** WHAT YOU HAVE TO DO **
Your answer should show every line of the material below that includes "Facebook".
(Beginning of SUPPLIED MATERIAL)
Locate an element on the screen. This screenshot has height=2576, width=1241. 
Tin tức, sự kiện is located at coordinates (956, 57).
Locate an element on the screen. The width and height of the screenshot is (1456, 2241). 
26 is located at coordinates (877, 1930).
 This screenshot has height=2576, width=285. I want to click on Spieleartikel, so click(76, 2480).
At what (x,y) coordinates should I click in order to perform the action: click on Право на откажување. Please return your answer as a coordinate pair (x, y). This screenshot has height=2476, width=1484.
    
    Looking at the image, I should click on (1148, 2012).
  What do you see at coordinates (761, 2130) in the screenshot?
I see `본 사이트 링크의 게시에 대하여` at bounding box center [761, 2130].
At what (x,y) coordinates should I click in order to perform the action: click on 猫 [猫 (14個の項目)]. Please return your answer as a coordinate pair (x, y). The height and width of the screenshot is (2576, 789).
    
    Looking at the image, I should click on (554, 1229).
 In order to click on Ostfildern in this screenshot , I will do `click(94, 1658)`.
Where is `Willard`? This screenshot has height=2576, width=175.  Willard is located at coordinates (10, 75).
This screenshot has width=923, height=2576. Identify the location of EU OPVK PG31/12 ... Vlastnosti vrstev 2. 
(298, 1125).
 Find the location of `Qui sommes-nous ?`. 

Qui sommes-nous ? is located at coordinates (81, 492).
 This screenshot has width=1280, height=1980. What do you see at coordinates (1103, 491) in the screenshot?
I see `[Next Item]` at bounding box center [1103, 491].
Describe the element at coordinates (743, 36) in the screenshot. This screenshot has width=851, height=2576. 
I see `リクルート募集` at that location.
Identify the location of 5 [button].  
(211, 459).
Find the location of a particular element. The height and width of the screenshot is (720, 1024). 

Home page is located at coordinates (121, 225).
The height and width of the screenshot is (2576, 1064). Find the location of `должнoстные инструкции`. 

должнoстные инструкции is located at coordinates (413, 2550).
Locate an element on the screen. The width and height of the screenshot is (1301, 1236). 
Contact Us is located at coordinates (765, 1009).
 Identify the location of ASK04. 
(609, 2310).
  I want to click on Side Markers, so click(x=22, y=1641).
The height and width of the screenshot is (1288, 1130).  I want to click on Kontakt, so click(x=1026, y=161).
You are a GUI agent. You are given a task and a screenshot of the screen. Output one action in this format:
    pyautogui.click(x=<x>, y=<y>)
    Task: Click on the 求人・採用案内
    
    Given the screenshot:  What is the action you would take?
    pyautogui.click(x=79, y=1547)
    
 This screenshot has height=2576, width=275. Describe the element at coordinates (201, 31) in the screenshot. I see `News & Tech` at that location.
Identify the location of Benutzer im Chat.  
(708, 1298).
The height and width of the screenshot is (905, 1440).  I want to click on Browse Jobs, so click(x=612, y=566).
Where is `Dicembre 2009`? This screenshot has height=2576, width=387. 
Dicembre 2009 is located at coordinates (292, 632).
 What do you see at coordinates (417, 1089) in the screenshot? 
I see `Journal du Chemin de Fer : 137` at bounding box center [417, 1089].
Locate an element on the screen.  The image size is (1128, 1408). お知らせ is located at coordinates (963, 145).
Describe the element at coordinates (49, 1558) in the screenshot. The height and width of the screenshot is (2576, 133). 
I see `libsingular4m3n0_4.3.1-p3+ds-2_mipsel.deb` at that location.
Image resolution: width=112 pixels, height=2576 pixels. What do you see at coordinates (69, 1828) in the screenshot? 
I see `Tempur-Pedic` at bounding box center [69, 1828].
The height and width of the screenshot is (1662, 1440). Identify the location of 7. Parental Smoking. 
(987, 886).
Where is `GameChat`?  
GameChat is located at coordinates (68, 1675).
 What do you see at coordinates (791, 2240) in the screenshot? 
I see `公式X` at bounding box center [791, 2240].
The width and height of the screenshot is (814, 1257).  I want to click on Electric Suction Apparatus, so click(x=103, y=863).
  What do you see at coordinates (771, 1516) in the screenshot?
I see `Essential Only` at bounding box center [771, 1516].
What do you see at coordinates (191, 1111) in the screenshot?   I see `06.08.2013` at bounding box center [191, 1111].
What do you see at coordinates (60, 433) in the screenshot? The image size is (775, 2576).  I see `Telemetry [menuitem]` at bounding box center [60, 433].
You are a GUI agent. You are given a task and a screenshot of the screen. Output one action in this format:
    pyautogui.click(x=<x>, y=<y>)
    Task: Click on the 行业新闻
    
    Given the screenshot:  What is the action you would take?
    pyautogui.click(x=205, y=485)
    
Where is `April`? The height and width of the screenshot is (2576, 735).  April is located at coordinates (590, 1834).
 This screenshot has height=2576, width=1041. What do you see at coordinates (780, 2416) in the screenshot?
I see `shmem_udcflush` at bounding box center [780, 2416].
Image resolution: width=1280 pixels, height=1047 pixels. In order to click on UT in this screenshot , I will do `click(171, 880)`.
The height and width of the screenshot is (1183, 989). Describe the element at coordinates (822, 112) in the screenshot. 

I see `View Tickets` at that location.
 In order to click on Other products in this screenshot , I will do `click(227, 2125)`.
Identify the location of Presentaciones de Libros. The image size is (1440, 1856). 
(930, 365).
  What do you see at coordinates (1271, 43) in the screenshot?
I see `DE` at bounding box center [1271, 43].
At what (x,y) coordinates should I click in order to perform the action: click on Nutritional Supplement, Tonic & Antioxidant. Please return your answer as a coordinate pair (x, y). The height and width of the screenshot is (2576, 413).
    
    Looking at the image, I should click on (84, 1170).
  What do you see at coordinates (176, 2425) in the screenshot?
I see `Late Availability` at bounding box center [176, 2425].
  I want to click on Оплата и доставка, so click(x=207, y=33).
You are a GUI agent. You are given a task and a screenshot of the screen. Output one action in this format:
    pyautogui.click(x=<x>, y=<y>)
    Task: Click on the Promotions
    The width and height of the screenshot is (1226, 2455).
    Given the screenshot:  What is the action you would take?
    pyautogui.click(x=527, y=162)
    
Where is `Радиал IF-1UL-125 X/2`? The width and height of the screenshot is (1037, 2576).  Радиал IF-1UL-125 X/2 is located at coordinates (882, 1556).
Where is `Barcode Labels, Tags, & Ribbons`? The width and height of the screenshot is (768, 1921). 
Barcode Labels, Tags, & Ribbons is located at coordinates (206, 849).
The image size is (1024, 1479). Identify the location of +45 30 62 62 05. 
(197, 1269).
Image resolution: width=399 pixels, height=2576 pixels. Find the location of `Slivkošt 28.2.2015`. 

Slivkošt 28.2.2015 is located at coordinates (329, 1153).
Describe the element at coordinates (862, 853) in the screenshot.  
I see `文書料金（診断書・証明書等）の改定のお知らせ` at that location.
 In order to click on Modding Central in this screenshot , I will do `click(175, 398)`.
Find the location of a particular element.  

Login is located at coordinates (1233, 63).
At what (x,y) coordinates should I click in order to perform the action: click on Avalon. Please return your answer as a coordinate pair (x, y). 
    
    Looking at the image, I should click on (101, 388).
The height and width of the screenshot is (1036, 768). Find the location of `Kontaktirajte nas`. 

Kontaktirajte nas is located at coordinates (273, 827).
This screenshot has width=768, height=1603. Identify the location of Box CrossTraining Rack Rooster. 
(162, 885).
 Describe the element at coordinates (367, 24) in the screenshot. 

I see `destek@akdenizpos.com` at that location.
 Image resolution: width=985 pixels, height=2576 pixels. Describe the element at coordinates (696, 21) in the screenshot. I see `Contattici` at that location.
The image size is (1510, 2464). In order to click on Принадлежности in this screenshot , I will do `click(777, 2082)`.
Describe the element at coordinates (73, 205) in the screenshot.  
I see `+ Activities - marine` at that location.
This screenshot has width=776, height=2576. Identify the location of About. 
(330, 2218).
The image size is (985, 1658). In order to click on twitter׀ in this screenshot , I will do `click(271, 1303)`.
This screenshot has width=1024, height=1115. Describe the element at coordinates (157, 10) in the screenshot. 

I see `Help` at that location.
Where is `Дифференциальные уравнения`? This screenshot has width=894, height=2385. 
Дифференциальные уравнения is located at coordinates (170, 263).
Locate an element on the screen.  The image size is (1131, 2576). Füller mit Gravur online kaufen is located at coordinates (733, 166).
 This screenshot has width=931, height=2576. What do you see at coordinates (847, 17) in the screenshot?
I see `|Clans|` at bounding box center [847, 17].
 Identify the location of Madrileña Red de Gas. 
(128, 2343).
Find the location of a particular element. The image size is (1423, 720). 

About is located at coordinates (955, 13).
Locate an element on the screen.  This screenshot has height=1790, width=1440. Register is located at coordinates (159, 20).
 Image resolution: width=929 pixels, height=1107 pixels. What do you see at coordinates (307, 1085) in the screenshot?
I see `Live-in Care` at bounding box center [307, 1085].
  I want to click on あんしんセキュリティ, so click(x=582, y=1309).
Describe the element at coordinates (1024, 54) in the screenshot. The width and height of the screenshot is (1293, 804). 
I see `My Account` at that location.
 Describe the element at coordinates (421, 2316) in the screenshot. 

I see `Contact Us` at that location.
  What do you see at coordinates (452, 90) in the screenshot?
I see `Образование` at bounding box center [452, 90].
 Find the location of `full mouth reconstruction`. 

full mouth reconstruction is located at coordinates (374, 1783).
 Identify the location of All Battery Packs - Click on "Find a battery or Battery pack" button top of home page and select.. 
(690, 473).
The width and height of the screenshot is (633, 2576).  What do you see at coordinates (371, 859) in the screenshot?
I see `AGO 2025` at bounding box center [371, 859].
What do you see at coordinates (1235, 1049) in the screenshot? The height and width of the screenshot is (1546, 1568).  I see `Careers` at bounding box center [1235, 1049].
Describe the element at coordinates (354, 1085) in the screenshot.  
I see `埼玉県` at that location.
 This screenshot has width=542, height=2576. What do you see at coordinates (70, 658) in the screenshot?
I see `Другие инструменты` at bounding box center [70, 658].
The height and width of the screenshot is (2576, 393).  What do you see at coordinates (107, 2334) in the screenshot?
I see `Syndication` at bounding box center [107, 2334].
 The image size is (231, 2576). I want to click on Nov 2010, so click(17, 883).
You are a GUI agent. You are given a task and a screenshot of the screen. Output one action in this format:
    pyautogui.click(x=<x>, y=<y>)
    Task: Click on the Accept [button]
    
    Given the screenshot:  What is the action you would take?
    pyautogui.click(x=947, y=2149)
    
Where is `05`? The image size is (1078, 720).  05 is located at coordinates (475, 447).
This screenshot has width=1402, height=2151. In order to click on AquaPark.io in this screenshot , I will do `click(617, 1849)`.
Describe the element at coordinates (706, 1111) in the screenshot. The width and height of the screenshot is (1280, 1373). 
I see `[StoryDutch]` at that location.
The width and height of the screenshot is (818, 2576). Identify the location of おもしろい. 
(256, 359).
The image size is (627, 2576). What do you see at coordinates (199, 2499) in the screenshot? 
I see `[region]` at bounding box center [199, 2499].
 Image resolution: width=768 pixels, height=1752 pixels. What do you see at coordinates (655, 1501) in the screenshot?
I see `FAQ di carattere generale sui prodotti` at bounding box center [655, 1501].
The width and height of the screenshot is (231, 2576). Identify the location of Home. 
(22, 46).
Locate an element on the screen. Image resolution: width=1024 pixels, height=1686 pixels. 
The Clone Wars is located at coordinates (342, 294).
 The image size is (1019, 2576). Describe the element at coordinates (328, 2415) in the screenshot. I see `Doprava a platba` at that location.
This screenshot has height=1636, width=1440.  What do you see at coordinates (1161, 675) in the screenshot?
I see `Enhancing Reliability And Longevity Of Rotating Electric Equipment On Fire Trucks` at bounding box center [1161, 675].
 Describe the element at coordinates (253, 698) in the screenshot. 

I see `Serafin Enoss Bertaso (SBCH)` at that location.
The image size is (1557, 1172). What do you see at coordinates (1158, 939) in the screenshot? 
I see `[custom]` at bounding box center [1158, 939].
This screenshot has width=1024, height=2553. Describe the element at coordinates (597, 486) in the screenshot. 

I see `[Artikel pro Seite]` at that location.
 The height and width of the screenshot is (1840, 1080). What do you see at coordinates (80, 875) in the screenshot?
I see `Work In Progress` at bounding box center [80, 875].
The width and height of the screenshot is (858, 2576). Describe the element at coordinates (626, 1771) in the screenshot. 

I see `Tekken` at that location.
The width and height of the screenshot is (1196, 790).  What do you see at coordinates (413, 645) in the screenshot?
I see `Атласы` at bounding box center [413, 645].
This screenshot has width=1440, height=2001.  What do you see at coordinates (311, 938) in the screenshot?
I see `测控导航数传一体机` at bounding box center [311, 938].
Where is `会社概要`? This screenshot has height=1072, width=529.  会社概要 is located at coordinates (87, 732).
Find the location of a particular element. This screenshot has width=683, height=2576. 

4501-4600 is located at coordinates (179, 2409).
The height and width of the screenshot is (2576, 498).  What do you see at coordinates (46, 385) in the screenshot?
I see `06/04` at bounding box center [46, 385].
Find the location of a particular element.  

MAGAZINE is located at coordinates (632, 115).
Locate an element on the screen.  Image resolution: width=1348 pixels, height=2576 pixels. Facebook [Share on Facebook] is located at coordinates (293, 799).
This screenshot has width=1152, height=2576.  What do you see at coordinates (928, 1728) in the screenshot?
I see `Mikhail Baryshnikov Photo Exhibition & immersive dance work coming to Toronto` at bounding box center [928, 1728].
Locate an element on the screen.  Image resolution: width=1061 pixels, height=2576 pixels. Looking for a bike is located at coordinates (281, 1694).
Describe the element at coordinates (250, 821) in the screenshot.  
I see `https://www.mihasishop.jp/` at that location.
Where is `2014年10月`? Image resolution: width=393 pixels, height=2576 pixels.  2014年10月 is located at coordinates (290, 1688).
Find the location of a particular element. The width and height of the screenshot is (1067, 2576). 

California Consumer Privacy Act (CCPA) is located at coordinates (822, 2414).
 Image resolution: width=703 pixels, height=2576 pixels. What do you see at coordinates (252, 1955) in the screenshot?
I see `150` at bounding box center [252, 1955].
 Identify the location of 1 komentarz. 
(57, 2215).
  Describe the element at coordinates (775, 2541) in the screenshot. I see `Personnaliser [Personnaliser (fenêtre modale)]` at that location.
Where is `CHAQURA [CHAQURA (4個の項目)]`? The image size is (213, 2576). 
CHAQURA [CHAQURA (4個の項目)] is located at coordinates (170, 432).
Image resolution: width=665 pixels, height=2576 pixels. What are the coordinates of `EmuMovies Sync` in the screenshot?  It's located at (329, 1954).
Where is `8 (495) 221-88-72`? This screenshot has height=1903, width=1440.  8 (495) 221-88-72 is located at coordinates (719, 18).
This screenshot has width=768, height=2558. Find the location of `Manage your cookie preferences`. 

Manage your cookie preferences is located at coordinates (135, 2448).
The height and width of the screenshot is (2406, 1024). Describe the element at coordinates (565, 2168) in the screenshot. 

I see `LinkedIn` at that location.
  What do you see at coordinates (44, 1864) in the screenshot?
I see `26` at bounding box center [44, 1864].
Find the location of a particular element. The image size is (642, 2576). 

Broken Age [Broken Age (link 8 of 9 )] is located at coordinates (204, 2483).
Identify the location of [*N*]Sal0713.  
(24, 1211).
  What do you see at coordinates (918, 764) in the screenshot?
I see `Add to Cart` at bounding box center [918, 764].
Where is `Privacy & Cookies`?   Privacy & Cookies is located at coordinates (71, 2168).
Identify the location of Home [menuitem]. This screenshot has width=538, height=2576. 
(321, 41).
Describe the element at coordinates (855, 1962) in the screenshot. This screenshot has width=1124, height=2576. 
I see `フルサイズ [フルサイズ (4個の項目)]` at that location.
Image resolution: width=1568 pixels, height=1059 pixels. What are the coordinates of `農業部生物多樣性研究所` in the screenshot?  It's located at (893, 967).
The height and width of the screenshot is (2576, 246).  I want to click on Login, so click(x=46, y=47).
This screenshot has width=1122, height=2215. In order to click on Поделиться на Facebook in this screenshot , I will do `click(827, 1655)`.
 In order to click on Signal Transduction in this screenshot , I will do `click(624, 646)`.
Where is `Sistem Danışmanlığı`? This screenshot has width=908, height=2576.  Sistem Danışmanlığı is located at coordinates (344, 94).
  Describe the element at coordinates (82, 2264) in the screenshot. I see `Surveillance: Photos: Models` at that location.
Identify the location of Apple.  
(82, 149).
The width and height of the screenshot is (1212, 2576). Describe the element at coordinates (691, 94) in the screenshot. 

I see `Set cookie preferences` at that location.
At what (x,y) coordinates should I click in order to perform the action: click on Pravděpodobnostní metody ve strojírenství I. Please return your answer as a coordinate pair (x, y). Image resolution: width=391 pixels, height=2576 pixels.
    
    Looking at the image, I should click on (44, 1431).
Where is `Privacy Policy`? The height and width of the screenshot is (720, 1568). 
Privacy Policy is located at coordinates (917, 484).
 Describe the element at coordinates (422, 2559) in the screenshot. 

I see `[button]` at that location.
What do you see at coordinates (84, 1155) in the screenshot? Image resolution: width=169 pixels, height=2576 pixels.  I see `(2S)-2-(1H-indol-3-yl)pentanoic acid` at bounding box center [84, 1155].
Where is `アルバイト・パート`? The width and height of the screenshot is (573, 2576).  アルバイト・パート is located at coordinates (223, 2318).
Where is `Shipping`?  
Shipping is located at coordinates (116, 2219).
(End of SUPPLIED MATERIAL)
** COMPLETED EXERCISE **
Locate an element on the screen.  Image resolution: width=1348 pixels, height=2576 pixels. Facebook [Share on Facebook] is located at coordinates (293, 799).
This screenshot has width=1122, height=2215. In order to click on Поделиться на Facebook in this screenshot , I will do `click(827, 1655)`.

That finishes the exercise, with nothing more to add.